Мора встала со скамьи, обошла столешницу и подошла вплотную к Векше. Неожиданно протянула к нему руку и ласково провела по взлохмаченной макушке толстяка. «А рука-то холодная» – вздрогнул подросток.
– Помнишь, как последним стал из рода людского? Видел, как умерли последние закатные детишки?
Векша кивнул и понурил голову. В памяти его всплыли картины из недавнего прошлого. Село, срубы с резными крышами, частокол с охранными рунами на воротах, праздники медовые да мясные. Печной запах в его доме. Родичи, дедушка, храбрые мужи и любящие жены из племени рядовичей.
…В темноте ворвались в спящие Лукичи альвы. Только свистнули вылетевшие из ночного леса стрелы – и не стало дозорных, что у частокола сторожили. А за передовыми вошли в человеческое селище в полном молчании лютые альвийские воины. Рассыпались по домам и молча, с восковыми своими лицами, резали не успевших проснуться рядовичей.
Миланица Векшу с лавки за шкирку сдернула, и с криком «В лес бежим!» во двор потащила. Там уже рычали золотые псы, рвали мясо пытавшихся собраться вместе людей, а альвы в зеленых кожаных латах прорывались сквозь отчаянно сопротивлявшихся мужиков к центру села – к Большому столбу. Векшин дядя Вторак, бешено скаля зубы, бился с наседавшим на него воином, прикрывая убегающего в сторону леса сына Зоряна. Крякнув, размозжил булавой ничего не выражающее (даже перед смертью!) лицо остроухого, но и сам лишился жизни от лихого удара подскочившего врага.
В отблесках пламени длинноногая и стройная альвийка-лучница, удобно устроившись на коньке избы, деловито, не промахиваясь, пускала стрелы в сторону бегущих из села детей. Свистнет стрела – со всхлипом падает в траву мальчишка. Вторая полетит – замолкнет навеки, уткнувшись в землю, девочка. Дети бежали, хорошо видные в высокой траве из-за светлых рубашонок. Кто-то за руки держался, а кто-то просто ручками размахивал. Всех стрелы догнали. Лишь рыдающая Миланица, бледный Зорян да задыхающийся и потный от бега Векша смогли добежать до кромки леса, нырнув в спасительную мглу. И, уже углубившись в чащу, долго слышали они, как истошно кричат их родичи в охваченном погибелью селе.
А потом вспомнил Векша, как бежали они по лесу. И золотых псов, лающих и рвущих плоть. И крики раздираемой собачьими клыками сестры. И свою смерть, после которой ждал его не покой, а новые муки.

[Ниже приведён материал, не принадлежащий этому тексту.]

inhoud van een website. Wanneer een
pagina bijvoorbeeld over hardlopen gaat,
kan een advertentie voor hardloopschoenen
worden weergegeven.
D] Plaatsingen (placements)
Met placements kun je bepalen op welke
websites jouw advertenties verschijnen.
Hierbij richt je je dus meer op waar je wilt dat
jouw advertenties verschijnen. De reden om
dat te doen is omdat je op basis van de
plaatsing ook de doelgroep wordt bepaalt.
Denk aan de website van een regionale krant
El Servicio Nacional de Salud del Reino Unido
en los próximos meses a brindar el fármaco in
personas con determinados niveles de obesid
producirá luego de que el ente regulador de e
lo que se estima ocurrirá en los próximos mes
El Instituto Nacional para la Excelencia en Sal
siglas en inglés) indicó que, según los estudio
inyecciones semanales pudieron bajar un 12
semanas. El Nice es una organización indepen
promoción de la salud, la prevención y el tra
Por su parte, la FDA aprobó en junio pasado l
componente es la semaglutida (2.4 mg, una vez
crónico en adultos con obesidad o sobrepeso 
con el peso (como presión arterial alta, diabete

Векша тяжко вздохнул и встряхнул головой, прогоняя страшное видение. Мора грустно смотрела на него, словно чувствуя и прогоняя сквозь себя его страх. Вгляд ее бездонных темно-серых очей пронзал насквозь, впитывая боль и память юного рядовича. И так стало пусто и тоскливо Векше, что захотел он провалиться и ничего вокруг не видеть. Мора отвела глаза и произнесла:
– А теперь слушай, Векшик, что я тебе предлагаю. Придется тебе подумать и выбрать. Здесь уж я тебе не помощница.